* [What the exercise asks]:
Repeat exactly the line with "Mahalle Halkıyla Bir Araya Geldi" and each line after it to the end of the data below; pictures stay out.

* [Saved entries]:

-.-.-

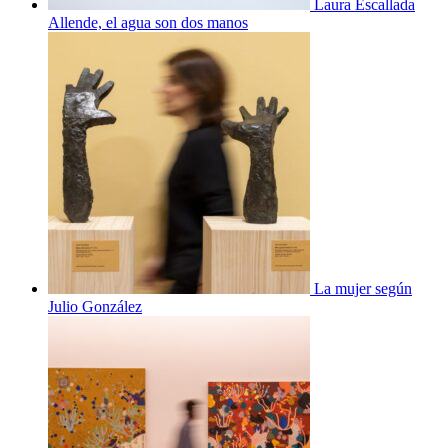
Laura Escallada
Allende, el agua son dos manos
La mujer según
Julio González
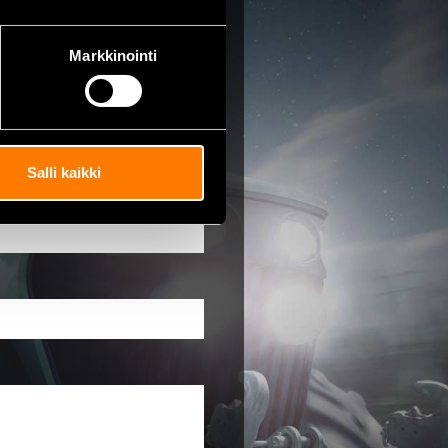
Markkinointi
e
Salli kaikki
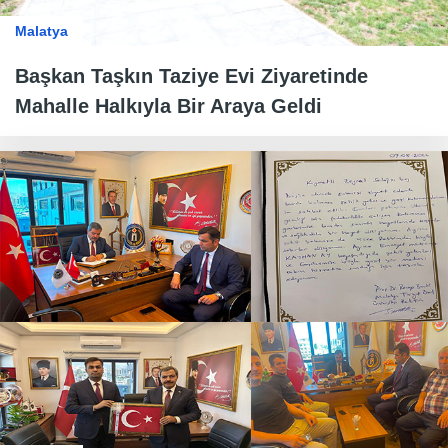
Malatya
Başkan Taşkın Taziye Evi Ziyaretinde
Mahalle Halkıyla Bir Araya Geldi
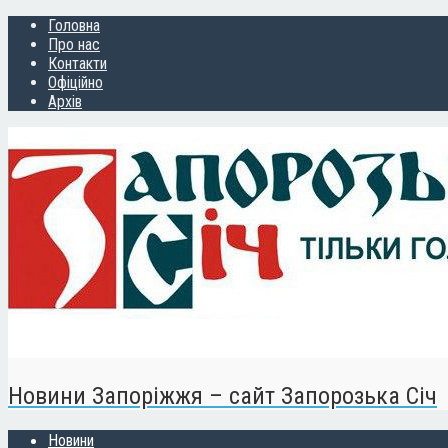
Головна
Про нас
Контакти
Офіційно
Архів
Новини Запоріжжя – сайт Запорозька Січ
Новини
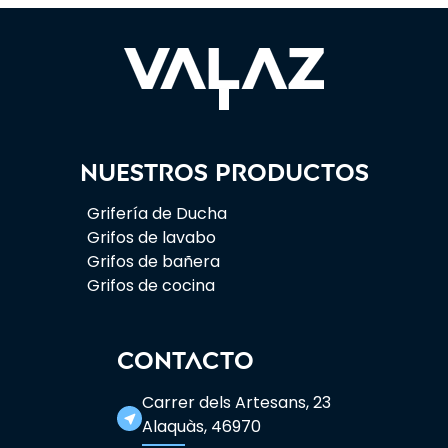
Nuestros productos
Grifería de Ducha
Grifos de lavabo
Grifos de bañera
Grifos de cocina
CONTACTO
Carrer dels Artesans, 23
near_me
Alaquàs, 46970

-.-.-

* [Answer to the exercise]:
Mahalle Halkıyla Bir Araya Geldi
Головна
Про нас
Контакти
Офіційно
Архів
Новини Запоріжжя – сайт Запорозька Січ
Новини
Nuestros productos
Grifería de Ducha
Grifos de lavabo
Grifos de bañera
Grifos de cocina
CONTACTO
Carrer dels Artesans, 23
near_me
Alaquàs, 46970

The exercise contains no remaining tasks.